By: Vanderbloemen November 8, 2013
Everyone has been reading or watching the situation with the Miami Dolphins and the chaos on their professional football team.
Offensive tackle Jonathan Martin left the team after being harassed by teammates, and apparently one teammate in particular. This “teammate” sent intimidating texts and voicemails that have been saved, which contained vulgarities, racial slurs, comments about parents, and one that ended with the words, “I will kill you.” This same teammate has been seen in videos stomping around a bar shirtless while yelling obscenities and racial slurs. The Dolphins have suspended this player indefinitely (too little, too late).
The bigger issue that is being addressed by writers around the country is the “culture” in the locker room and on the team.
Some have written that this may cost Dolphin Head Coach Joe Philbin his job. Things are way out of control, and the buck stops with the Head Coach of the team. He sets the tone for the culture of the team.

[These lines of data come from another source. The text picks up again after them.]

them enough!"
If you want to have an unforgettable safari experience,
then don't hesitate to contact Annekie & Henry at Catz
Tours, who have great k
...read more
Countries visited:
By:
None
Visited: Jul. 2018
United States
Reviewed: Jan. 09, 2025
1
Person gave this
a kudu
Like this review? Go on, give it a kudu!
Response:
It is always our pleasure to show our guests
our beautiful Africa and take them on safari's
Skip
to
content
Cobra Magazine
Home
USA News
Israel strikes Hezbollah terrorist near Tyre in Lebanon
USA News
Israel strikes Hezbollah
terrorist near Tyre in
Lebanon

Former NFL quarterback Rich Gannon stated that when he played for the Kansas City Chiefs under Head Coach Marty Schottenheimer, hazing of younger players by veterans just did not happen. It was not tolerated or part of the culture. When Gannon later played for the Oakland Raiders, he said the kind of hazing that was going on made him “want to throw up.” That may be part of the reason the Raiders have been a very poor football team in the NFL in recent history. Hall of Fame coach of the San Francisco 49ers, Bill Walsh, was another coach who did not allow hazing on his teams. The team leader has immense influence on the inside culture of a team.
So, what do these football stories have to do with church leadership?

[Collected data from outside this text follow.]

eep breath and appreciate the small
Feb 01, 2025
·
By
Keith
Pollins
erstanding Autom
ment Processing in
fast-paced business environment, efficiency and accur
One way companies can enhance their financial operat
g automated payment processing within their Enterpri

A web post on “rock star worship leaders” was recently brought to my attention. It characterized them as self-absorbed, narcissistic, and not team players. One of these rock star worship leaders was seen as the blame why their church attendance had dropped by almost one-third. Looking at a Sunday worship “set list” from one rock star worship leader revealed not a single song was repeated over that time. This was decried in the article as “performing worship songs, not leading them.”

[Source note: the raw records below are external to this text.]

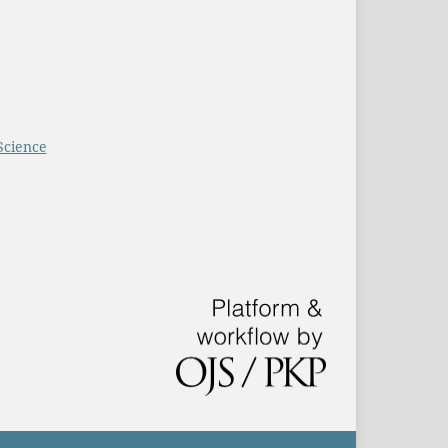
Science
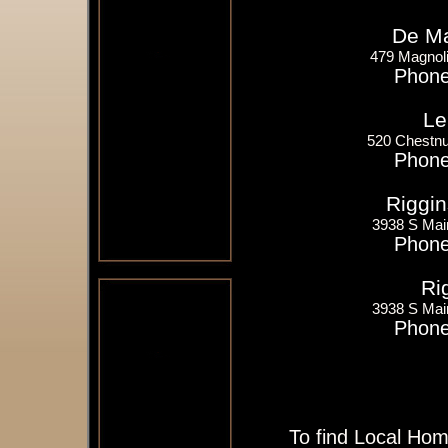
De Ma
479 Magnoli
Phone
Le
520 Chestnu
Phone
Riggin
3938 S Mai
Phone
Ri
3938 S Mai
Phone
To find Local Hom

Now, I’m not condoning some of the behavior of these worship leaders, but my first reaction was not about the worship leaders. It was about the senior leaders of these churches.
Leaders get what they allow.
Where are the church leaders in these “rock star worship leader” situations? Why are they allowing this in their staff culture? Why would you allow a church staff member to be the cause of a 33% drop in your church attendance? The buck stops with the point leader.
Every church should have two sets of values.
Core values drive the vision of the church. They answer the question, “Why does this church exist?”
Staff values, how we interact as a team, are also vital to a church. As best-selling author Patrick Lencioni puts it, staff values are “permission-to-play values.” They are minimal behavioral standards that are required in an organization.
Lencioni also points out the difference between conflict and accountability, which are confused by many leaders.
Conflict is about issues and ideas. Accountability, which is much tougher, is about performance and behavior. It is much more personal, thus much more difficult to hold people accountable. If a worship leader is going a direction that is not compatible with the direction of the church, there needs to be conflict over issues and ideas. If a worship leader (or any other team member) is exhibiting a bad attitude, poor work ethic, or not relating to people on the team, there needs to be accountability about performance and behavior.
Lead pastors, senior pastors, executive pastors – you are the ones who will set the tone of your church staff culture. If you do not have a list of “permission-to-play values,” now is the time. Don’t be like the Miami Dolphins who waited until things were way out of control to address the internal culture.